Banyak Pengguna Kantoran Gunakan Dua Akun WhatsApp, Ini Dampak ke Produktivitas dan Keamanan Data

Penulis: Irfan Hakim  •  Selasa, 02 Juni 2026 | 22:57:41 WIB
Pengguna WhatsApp kini dapat mengelola dua akun resmi dalam satu perangkat tanpa aplikasi pihak ketiga.

JAWA TENGAH — Pengguna WhatsApp di Indonesia, khususnya pegawai BUMN seperti BRI, Telkom, dan Pertamina, kini bisa mengelola dua akun dalam satu gawai tanpa harus bergantung pada aplikasi pihak ketiga berbahaya. Fitur resmi dari Meta ini memungkinkan perpindahan antar akun hanya dengan satu ketukan, tanpa perlu keluar masuk akun. Verifikasi nomor kedua pun cukup dilakukan lewat SMS, asalkan kartu SIM yang digunakan aktif.

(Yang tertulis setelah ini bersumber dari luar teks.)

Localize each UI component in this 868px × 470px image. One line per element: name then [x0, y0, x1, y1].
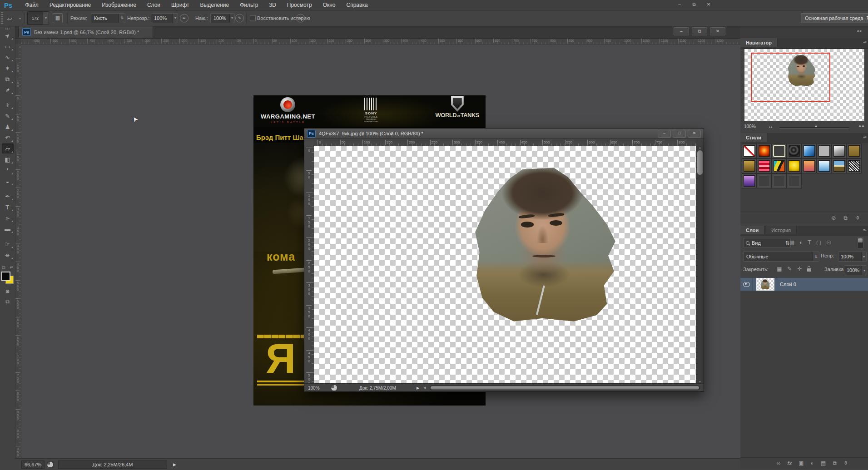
horizontal-scrollbar[interactable] [430, 385, 700, 390]
clone-stamp-tool[interactable]: ♟ [2, 122, 14, 132]
tablet-pressure-size-icon[interactable]: ✒ [296, 14, 305, 22]
screen-mode-icon[interactable]: ⧉ [2, 298, 14, 305]
gradient-tool[interactable]: ◧ [2, 154, 14, 164]
collapse-panels-icon[interactable]: ◀◀ [857, 29, 862, 32]
menu-item-5[interactable]: Шрифт [166, 2, 194, 8]
app-close-button[interactable]: ✕ [703, 1, 714, 8]
style-empty-3[interactable] [787, 173, 802, 188]
menu-item-9[interactable]: Просмотр [282, 2, 317, 8]
float-minimize-button[interactable]: – [658, 130, 671, 138]
lock-position-icon[interactable]: ✛ [797, 266, 802, 272]
style-khaki[interactable] [847, 143, 862, 158]
tab-history[interactable]: История [766, 226, 797, 234]
brush-preset-picker[interactable]: 172 ▾ [27, 11, 49, 25]
lasso-tool[interactable]: ∿ [2, 52, 14, 62]
style-purple-gloss[interactable] [742, 173, 757, 188]
zoom-out-icon[interactable]: ▲▲ [769, 125, 772, 128]
toggle-brush-panel-icon[interactable]: ▦ [53, 13, 63, 23]
status-zoom-value[interactable]: 66,67% [21, 460, 45, 469]
floating-ruler-h[interactable]: 0501001502002503003504004505005506006507… [314, 139, 696, 146]
style-tan-gradient[interactable] [742, 158, 757, 173]
zoom-tool[interactable]: ⌀ [2, 250, 14, 260]
float-zoom-value[interactable]: 100% [308, 385, 320, 390]
document-tab[interactable]: Ps Без имени-1.psd @ 66,7% (Слой 20, RGB… [18, 26, 153, 38]
menu-item-7[interactable]: Фильтр [234, 2, 263, 8]
opacity-dropdown[interactable]: 100% ▾ [151, 13, 178, 23]
airbrush-toggle-icon[interactable]: ✎ [235, 14, 244, 22]
filter-type-layers-icon[interactable]: T [808, 238, 811, 247]
style-pink-stripes[interactable] [757, 158, 772, 173]
filter-pixel-layers-icon[interactable]: ▦ [789, 238, 794, 247]
delete-layer-icon[interactable]: ⚱ [843, 460, 848, 466]
dodge-tool[interactable]: ◒ [2, 176, 14, 186]
restore-history-checkbox[interactable] [250, 15, 256, 21]
menu-item-11[interactable]: Справка [341, 2, 373, 8]
style-sky-gloss[interactable] [817, 158, 832, 173]
layer-name[interactable]: Слой 0 [780, 282, 796, 287]
move-tool[interactable]: ➤ [2, 30, 14, 40]
filter-shape-layers-icon[interactable]: ▢ [816, 238, 821, 247]
navigator-zoom-value[interactable]: 100% [744, 124, 756, 129]
tab-navigator[interactable]: Навигатор [740, 38, 778, 47]
style-gray[interactable] [817, 143, 832, 158]
adjustment-layer-icon[interactable]: ◐ [811, 460, 814, 466]
new-style-icon[interactable]: ⧉ [843, 215, 848, 221]
lock-paint-icon[interactable]: ✎ [787, 266, 792, 272]
type-tool[interactable]: T [2, 202, 14, 212]
cutout-head-image[interactable] [474, 166, 617, 323]
magic-wand-tool[interactable]: ✶ [2, 63, 14, 73]
layer-filter-dropdown[interactable]: Вид ⇅ [743, 238, 791, 248]
flow-dropdown[interactable]: 100% ▾ [210, 13, 235, 23]
scroll-up-icon[interactable]: ▲ [696, 146, 704, 149]
fill-box[interactable]: 100% ▾ [844, 265, 867, 275]
slider-thumb-icon[interactable]: ▲ [814, 124, 818, 128]
menu-item-1[interactable]: Файл [20, 2, 44, 8]
menu-item-2[interactable]: Редактирование [44, 2, 96, 8]
delete-style-icon[interactable]: ⚱ [855, 215, 860, 221]
style-sunset[interactable] [802, 158, 817, 173]
floating-canvas-transparency[interactable] [314, 146, 696, 384]
blend-mode-dropdown[interactable]: Обычные ⇅ [743, 252, 819, 262]
new-layer-icon[interactable]: ⧉ [833, 460, 837, 466]
app-minimize-button[interactable]: – [674, 1, 685, 8]
horizontal-scroll-thumb[interactable] [431, 386, 699, 389]
filter-adjustment-layers-icon[interactable]: ◐ [799, 238, 803, 247]
toolbar-grip[interactable] [5, 28, 10, 30]
style-empty-1[interactable] [757, 173, 772, 188]
doc-minimize-button[interactable]: – [674, 27, 689, 35]
style-stroke[interactable] [772, 143, 787, 158]
blur-tool[interactable]: ❜ [2, 165, 14, 175]
style-empty-2[interactable] [772, 173, 787, 188]
tablet-pressure-opacity-icon[interactable]: ✒ [180, 14, 188, 22]
default-colors-icon[interactable]: ◳ [2, 265, 6, 269]
style-blue-gloss[interactable] [802, 143, 817, 158]
layer-group-icon[interactable]: ▤ [821, 460, 826, 466]
panel-menu-icon[interactable]: ▾≡ [863, 40, 866, 45]
rectangle-tool[interactable]: ▬ [2, 224, 14, 234]
clear-style-icon[interactable]: ⊘ [831, 215, 836, 221]
menu-item-4[interactable]: Слои [142, 2, 166, 8]
history-brush-tool[interactable]: ↶ [2, 133, 14, 143]
main-ruler-h[interactable]: -600-550-500-450-400-350-300-250-200-150… [21, 38, 740, 45]
tab-layers[interactable]: Слои [740, 226, 764, 234]
zoom-in-icon[interactable]: ▲▲ [858, 124, 864, 128]
foreground-color-swatch[interactable] [1, 272, 10, 281]
menu-item-10[interactable]: Окно [317, 2, 341, 8]
vertical-scroll-thumb[interactable] [697, 150, 703, 175]
doc-restore-button[interactable]: ⧉ [692, 27, 707, 35]
layer-visibility-toggle[interactable] [740, 278, 753, 291]
link-layers-icon[interactable]: ∞ [777, 460, 781, 466]
rectangular-marquee-tool[interactable]: ▭ [2, 41, 14, 51]
style-silver-curve[interactable] [832, 143, 847, 158]
mode-dropdown[interactable]: Кисть ⇅ [91, 13, 125, 23]
navigator-view-box[interactable] [751, 53, 830, 102]
navigator-zoom-slider[interactable]: ▲ [779, 127, 849, 129]
style-camo[interactable] [772, 158, 787, 173]
menu-item-8[interactable]: 3D [263, 2, 281, 8]
swap-colors-icon[interactable]: ⇄ [10, 265, 13, 269]
style-red-glow[interactable] [757, 143, 772, 158]
tool-preset-caret-icon[interactable]: ▾ [19, 16, 21, 20]
current-tool-eraser-icon[interactable]: ▱ [7, 15, 12, 22]
pen-tool[interactable]: ✒ [2, 191, 14, 201]
floating-window-titlebar[interactable]: Ps 4QFx3s7_9vk.jpg @ 100% (Слой 0, RGB/8… [304, 129, 704, 139]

Langkah awalnya sederhana: buka menu pengaturan lewat ikon tiga titik di pojok kanan atas aplikasi. Di samping nama profil, klik tanda panah kecil ke bawah, lalu pilih "Tambah Akun". Setelah nomor kedua diverifikasi, pengguna bisa mengatur profil foto, status, dan notifikasi masing-masing akun secara terpisah. Integritas data tetap terjaga karena enkripsi ujung-ke-ujung (end-to-end encryption) berlaku untuk kedua akun.

Apa Saja Risiko Jika Pakai Aplikasi Modifikasi?

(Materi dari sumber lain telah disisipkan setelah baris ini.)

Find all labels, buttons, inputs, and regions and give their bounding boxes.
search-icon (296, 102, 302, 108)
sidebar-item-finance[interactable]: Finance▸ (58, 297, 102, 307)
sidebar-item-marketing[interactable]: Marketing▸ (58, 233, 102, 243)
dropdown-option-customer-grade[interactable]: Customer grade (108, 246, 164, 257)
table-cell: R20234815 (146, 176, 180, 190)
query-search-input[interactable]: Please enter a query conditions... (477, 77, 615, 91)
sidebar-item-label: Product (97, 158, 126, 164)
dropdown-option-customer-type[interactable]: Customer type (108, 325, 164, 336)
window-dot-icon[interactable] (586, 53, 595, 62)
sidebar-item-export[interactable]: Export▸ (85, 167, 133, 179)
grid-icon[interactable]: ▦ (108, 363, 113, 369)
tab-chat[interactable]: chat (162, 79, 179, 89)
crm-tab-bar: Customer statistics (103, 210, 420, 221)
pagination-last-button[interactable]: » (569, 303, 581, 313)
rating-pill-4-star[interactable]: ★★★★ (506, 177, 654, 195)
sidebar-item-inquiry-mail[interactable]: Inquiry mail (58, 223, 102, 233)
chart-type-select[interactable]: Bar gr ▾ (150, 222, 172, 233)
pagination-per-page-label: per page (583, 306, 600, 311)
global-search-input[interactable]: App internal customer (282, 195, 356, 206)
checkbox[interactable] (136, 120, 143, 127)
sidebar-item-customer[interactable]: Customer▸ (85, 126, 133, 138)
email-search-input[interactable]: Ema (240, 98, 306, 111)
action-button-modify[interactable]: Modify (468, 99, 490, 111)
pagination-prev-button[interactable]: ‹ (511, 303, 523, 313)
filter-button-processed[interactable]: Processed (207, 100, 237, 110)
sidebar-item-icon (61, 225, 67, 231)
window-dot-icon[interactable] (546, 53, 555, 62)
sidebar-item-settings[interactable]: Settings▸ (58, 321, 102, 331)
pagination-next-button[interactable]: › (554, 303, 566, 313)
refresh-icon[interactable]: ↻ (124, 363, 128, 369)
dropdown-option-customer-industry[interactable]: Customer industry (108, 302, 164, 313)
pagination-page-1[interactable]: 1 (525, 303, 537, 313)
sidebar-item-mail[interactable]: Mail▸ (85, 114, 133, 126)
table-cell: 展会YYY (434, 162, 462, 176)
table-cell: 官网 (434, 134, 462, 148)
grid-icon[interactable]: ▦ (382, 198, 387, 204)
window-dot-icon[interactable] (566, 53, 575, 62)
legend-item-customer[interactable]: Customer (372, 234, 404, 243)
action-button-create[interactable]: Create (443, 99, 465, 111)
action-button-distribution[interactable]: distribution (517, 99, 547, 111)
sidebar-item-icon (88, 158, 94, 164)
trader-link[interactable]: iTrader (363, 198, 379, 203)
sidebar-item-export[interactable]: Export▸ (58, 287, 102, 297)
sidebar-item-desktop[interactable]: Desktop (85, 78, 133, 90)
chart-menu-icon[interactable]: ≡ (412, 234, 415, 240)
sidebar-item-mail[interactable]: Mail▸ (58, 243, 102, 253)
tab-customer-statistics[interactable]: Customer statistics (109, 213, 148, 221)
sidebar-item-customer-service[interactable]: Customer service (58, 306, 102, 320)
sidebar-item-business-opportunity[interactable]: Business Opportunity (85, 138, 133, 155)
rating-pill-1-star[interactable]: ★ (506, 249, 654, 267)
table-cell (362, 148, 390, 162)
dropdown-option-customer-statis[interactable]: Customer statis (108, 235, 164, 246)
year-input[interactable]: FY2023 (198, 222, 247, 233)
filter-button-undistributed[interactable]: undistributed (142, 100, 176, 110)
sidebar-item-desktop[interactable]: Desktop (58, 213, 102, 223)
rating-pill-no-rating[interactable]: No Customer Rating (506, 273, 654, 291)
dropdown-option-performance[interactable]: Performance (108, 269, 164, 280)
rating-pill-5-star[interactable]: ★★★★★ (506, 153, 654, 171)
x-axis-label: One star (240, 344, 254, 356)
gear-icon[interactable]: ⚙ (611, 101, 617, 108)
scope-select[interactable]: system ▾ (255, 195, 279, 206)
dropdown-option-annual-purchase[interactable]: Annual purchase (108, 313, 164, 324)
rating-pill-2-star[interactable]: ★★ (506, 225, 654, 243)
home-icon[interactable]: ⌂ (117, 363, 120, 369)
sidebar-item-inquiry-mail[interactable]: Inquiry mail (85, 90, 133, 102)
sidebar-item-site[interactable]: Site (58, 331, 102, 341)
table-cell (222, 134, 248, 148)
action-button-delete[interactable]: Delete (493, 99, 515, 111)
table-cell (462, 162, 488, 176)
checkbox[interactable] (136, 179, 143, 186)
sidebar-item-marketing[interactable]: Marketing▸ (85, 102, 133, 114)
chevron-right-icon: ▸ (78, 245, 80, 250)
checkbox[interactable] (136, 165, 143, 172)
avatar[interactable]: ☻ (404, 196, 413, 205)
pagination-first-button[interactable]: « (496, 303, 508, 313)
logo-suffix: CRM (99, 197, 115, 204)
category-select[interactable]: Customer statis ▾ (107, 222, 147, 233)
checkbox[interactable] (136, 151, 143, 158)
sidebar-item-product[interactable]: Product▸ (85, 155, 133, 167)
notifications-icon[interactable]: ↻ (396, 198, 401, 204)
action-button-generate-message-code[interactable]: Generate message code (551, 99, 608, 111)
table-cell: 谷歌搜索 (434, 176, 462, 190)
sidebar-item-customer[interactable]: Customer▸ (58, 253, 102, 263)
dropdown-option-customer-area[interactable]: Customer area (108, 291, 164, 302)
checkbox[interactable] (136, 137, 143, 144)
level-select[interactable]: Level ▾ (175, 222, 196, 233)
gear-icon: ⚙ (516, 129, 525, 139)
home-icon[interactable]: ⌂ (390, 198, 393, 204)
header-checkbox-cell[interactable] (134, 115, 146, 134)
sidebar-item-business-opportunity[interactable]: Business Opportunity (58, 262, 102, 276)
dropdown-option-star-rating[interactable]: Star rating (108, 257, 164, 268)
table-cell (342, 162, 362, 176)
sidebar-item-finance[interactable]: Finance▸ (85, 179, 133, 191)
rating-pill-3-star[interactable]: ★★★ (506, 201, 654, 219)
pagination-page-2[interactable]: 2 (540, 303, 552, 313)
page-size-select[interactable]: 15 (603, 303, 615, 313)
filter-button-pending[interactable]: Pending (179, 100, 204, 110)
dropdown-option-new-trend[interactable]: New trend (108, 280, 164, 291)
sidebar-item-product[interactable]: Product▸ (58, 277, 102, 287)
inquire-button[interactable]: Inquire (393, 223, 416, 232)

Banyak pengguna tergiur menggunakan GBWhatsApp atau WhatsApp Plus demi fitur tambahan. Namun, riset keamanan siber secara konsisten memperingatkan bahaya aplikasi tidak resmi. Risiko pencurian data pribadi, penyadapan pesan, hingga pemblokiran akun permanen oleh Meta mengintai pengguna yang nekat menginstal aplikasi modifikasi.

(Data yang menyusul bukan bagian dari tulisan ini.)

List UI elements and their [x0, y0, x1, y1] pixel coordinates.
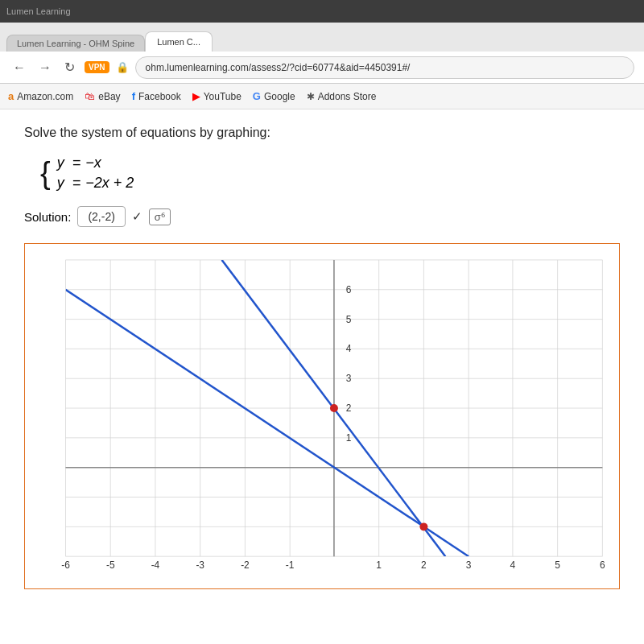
bookmarks-bar: a Amazon.com 🛍 eBay f Facebook ▶ YouTube…	[0, 84, 644, 109]
y-label-1: 1	[346, 432, 352, 444]
bookmark-facebook[interactable]: f Facebook	[132, 90, 181, 102]
y-label-2: 2	[346, 402, 352, 414]
lock-icon: 🔒	[116, 61, 129, 73]
info-label: σ⁶	[155, 211, 165, 223]
tab-active-label: Lumen C...	[157, 37, 200, 47]
x-label-5: 5	[555, 559, 560, 571]
facebook-icon: f	[132, 90, 135, 102]
youtube-icon: ▶	[192, 90, 200, 102]
bookmark-amazon[interactable]: a Amazon.com	[8, 90, 73, 102]
x-label-minus3: -3	[196, 559, 204, 571]
x-label-2: 2	[421, 559, 427, 571]
page-content: Solve the system of equations by graphin…	[0, 109, 644, 644]
info-button[interactable]: σ⁶	[149, 208, 171, 225]
vpn-badge: VPN	[85, 61, 109, 73]
eq2-lhs: y =	[57, 175, 81, 192]
x-label-minus1: -1	[286, 559, 295, 571]
url-text: ohm.lumenlearning.com/assess2/?cid=60774…	[146, 62, 411, 73]
tab-inactive-label: Lumen Learning - OHM Spine	[17, 39, 134, 48]
intersection-point	[419, 522, 427, 530]
forward-button[interactable]: →	[35, 57, 55, 78]
addons-icon: ✱	[307, 91, 315, 102]
equation-lines: y = −x y = −2x + 2	[57, 155, 134, 192]
google-icon: G	[253, 90, 261, 102]
x-label-3: 3	[466, 559, 472, 571]
solution-label: Solution:	[24, 210, 71, 224]
bookmark-ebay[interactable]: 🛍 eBay	[85, 90, 120, 102]
tab-inactive-1[interactable]: Lumen Learning - OHM Spine	[6, 35, 145, 52]
y-label-6: 6	[346, 284, 352, 295]
left-brace: {	[40, 158, 51, 188]
eq2-rhs: −2x + 2	[85, 175, 134, 192]
bookmark-ebay-label: eBay	[98, 91, 120, 102]
browser-title-bar: Lumen Learning	[0, 0, 644, 23]
reload-button[interactable]: ↻	[61, 56, 78, 78]
tab-bar: Lumen Learning - OHM Spine Lumen C...	[0, 23, 644, 52]
window-title: Lumen Learning	[6, 6, 71, 16]
x-label-minus4: -4	[151, 559, 160, 571]
amazon-icon: a	[8, 90, 14, 102]
bookmark-facebook-label: Facebook	[138, 91, 181, 102]
x-label-minus5: -5	[106, 559, 115, 571]
point-y-intercept	[330, 404, 338, 412]
equation-system: { y = −x y = −2x + 2	[40, 155, 620, 192]
ebay-icon: 🛍	[85, 90, 95, 102]
x-label-6: 6	[600, 559, 605, 571]
tab-active[interactable]: Lumen C...	[145, 31, 213, 52]
bookmark-google[interactable]: G Google	[253, 90, 295, 102]
bookmark-addons-label: Addons Store	[318, 91, 377, 102]
bookmark-amazon-label: Amazon.com	[17, 91, 73, 102]
y-label-5: 5	[346, 314, 352, 325]
y-label-4: 4	[346, 343, 352, 354]
x-label-minus2: -2	[241, 559, 250, 571]
check-icon: ✓	[132, 209, 142, 224]
bookmark-youtube[interactable]: ▶ YouTube	[192, 90, 242, 102]
problem-title: Solve the system of equations by graphin…	[24, 126, 620, 140]
nav-bar: ← → ↻ VPN 🔒 ohm.lumenlearning.com/assess…	[0, 52, 644, 84]
url-bar[interactable]: ohm.lumenlearning.com/assess2/?cid=60774…	[135, 56, 634, 79]
bookmark-google-label: Google	[264, 91, 295, 102]
solution-box[interactable]: (2,-2)	[77, 206, 125, 227]
eq1-rhs: −x	[85, 155, 101, 171]
back-button[interactable]: ←	[10, 57, 29, 78]
line1	[65, 290, 469, 556]
x-label-4: 4	[510, 559, 516, 571]
x-label-1: 1	[376, 559, 382, 571]
x-label-minus6: -6	[61, 559, 70, 571]
eq1-lhs: y =	[57, 155, 81, 171]
graph-svg: -6 -5 -4 -3 -2 -1 1 2 3 4 5 6 1 2 3 4 5 …	[25, 244, 619, 588]
bookmark-youtube-label: YouTube	[204, 91, 242, 102]
y-label-3: 3	[346, 373, 352, 384]
equation-line-2: y = −2x + 2	[57, 175, 134, 192]
graph-container: -6 -5 -4 -3 -2 -1 1 2 3 4 5 6 1 2 3 4 5 …	[24, 243, 620, 589]
equation-line-1: y = −x	[57, 155, 134, 171]
solution-row: Solution: (2,-2) ✓ σ⁶	[24, 206, 620, 227]
bookmark-addons[interactable]: ✱ Addons Store	[307, 91, 377, 102]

Dengan fitur bawaan, privasi tetap terlindungi oleh enkripsi ujung-ke-ujung. Keamanan biometrik juga bisa diterapkan secara terpisah untuk memberikan lapisan perlindungan ekstra pada akun-akun yang ditambahkan. Ini menjadi krusial bagi pekerja yang menyimpan data klien atau informasi keuangan perusahaan di WhatsApp.

Dampak Langsung ke Pengguna: Efisiensi vs Konsumsi Baterai

Keuntungan paling jelas adalah efisiensi perangkat. Pengguna tak perlu lagi membeli atau membawa dua ponsel berbeda, menghemat biaya dan ruang di saku. Pemisahan identitas juga membantu profesionalisme—foto profil dan status bisa berbeda untuk urusan kerja dan keluarga tanpa tercampur. Transisi antar akun hanya butuh satu atau dua ketukan, tanpa proses logout dan login yang memakan waktu.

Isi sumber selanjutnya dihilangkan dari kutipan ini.